Another change was in the way he was remonstrated; no more being bent over a gun for a dozen strokes of a stiffened rope starter, no more tongue lashings. The cobbings were short, to the point and were couched as admonitions from a senior officer to a junior officer, done out of hearing from the hands so his authority with the crew would not suffer.
When he began, he thought he had been prepared for standing watch by his stint in the schooner Parrot but he realized that that period had been all play and schoolwork. Lieutenant Kenyon, Parrot's master and commmander, had assigned Lewrie and the late Thad Purnell together to do the work of a single adult, with senior bosun's mates or quartermasters to act as a safety net should they run into trouble someone to prompt them into the right answer, keep them out of real difficulty, and keep their playfulness in check.
Desperate was not schoolwork, and there was no one to turn to as tutor in the night watches; he was the lone man with no one to backstop him. If he failed at this, he would never get another chance, so he took a round turn and two half hitches, as one said in naval parlance, and tried to begin to act like the sea-officer they expected him to be, and the sea-officer he aspired to be.

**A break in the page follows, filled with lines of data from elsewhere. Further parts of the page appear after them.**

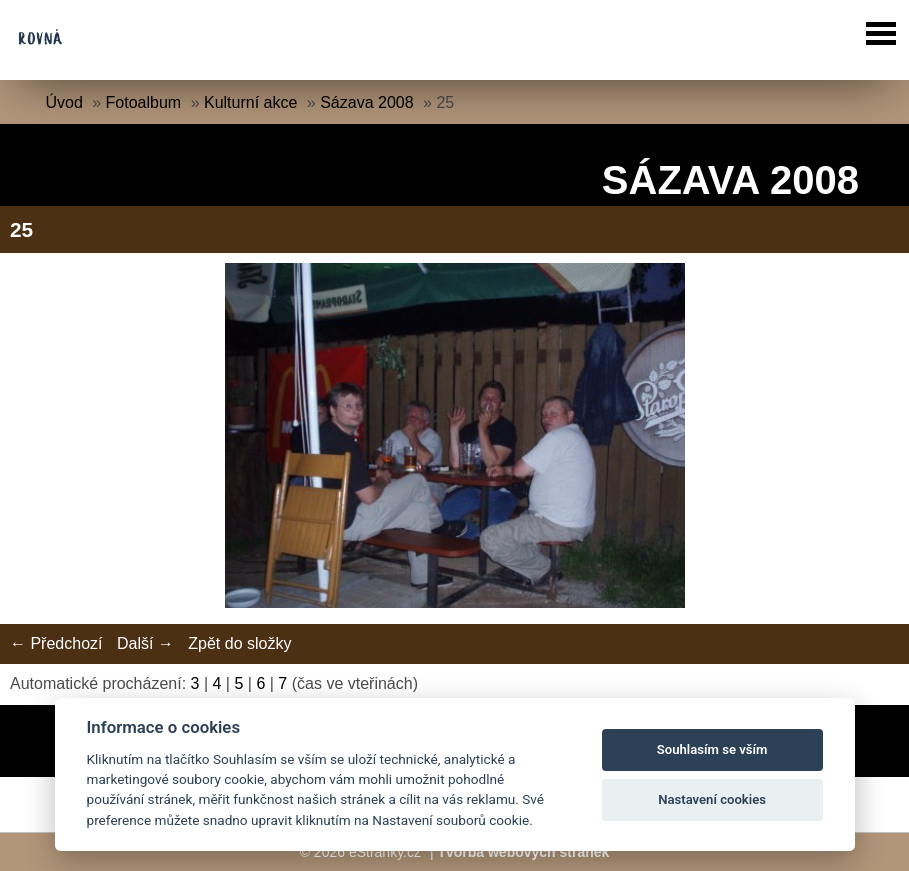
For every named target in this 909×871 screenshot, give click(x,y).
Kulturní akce (250, 102)
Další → (145, 643)
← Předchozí (56, 643)
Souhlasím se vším (712, 749)
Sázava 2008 (366, 102)
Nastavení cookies (712, 799)
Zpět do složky (239, 643)
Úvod (63, 102)
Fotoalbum (144, 102)
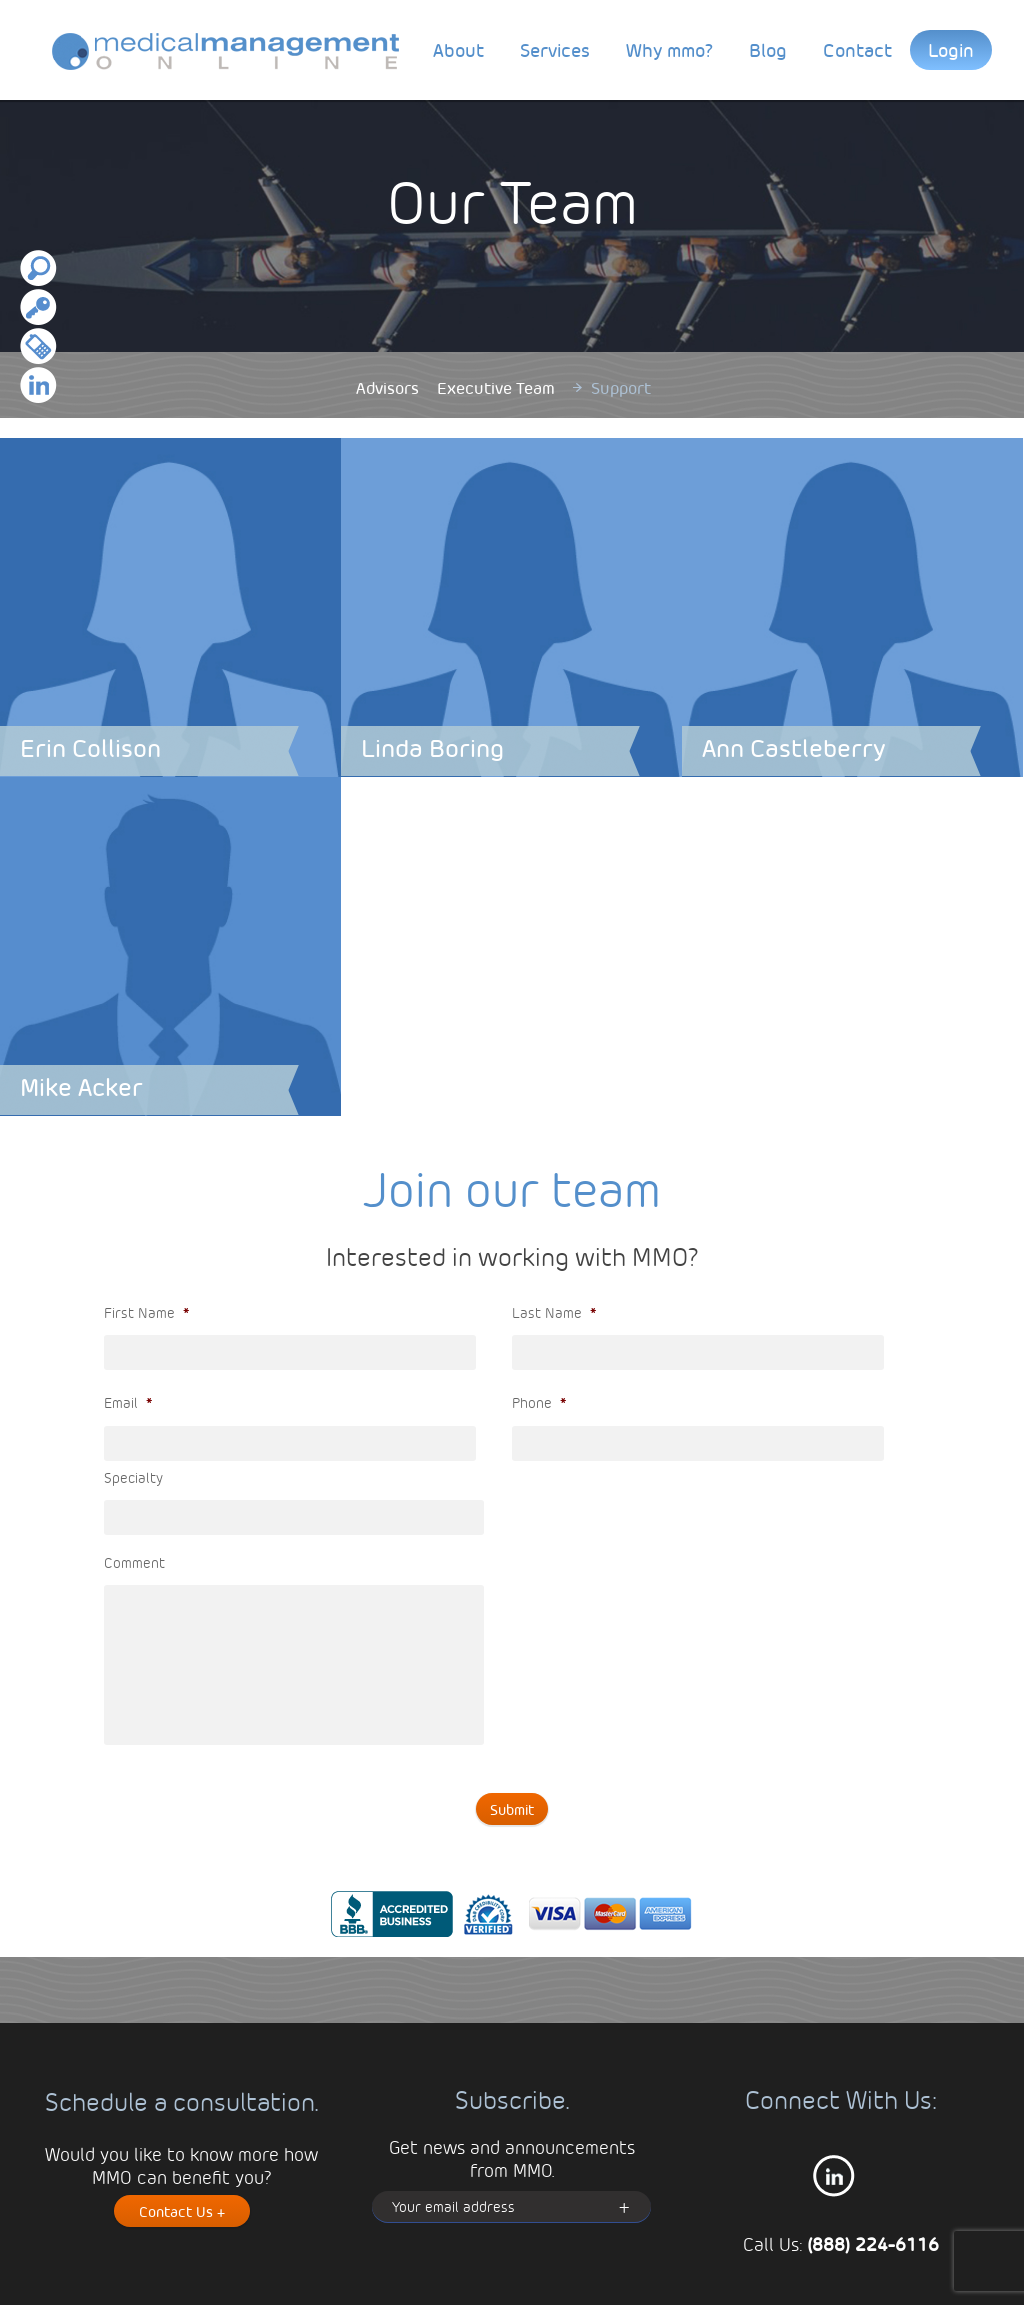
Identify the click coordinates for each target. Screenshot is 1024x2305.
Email (128, 1402)
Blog (768, 49)
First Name (146, 1312)
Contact (857, 49)
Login (951, 49)
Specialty (133, 1477)
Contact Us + (182, 2211)
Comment (134, 1562)
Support (621, 387)
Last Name (554, 1312)
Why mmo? (669, 49)
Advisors (387, 387)
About (458, 49)
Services (555, 49)
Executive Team (496, 387)
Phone (539, 1402)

They sweated blood to make it in past Cape Fear (it was not named Fear for nought, after all) and into the river between the true coast and the long peninsula. If anything, it looked even more desolate than most stretches of the southern American coast, low barrier islands with only sea oats and dune grass, low forests of wind-sculpted pines on the banks, and the salt-grass marshes stretching off to either hand, with only swamp behind. Desperate could, by staying to the middle of the channel, just barely make it upriver, and that took real skill. With a tide running in, they could ride the flood, but would have no control over the helm. They had reefed tops'ls, jibs and spanker set, with a light wind off the great curve of Onslow Bay that gave them just enough forward momentum to give the rudder a bite, but not so much speed that they could run into trouble before dropping a kedge-anchor from the stern if they took the ground on the mud and sand shoals.
"Point ta starboard, quartermaster, put your helm ta loo'ard, handsomely, now," Monk cautioned.
"Five fathom, five fathom to starboard!" the bosun's mate in the foremast chains chanted.
"Sonofa…" Monk growled, wanting to stand on, but worried about shoaling. Off to larboard, there was an eddy that swirled as though the tidal flood was caressing something substantial, which he had just altered course to avoid.
"That's a back eddy, Mister Monk," Alan said, remembering how the current would spin about in the Cape Fear River from his earlier voyages in Parrot . "Lieutenant Kenyon said there was no harm in it, and we stood in quite close to it."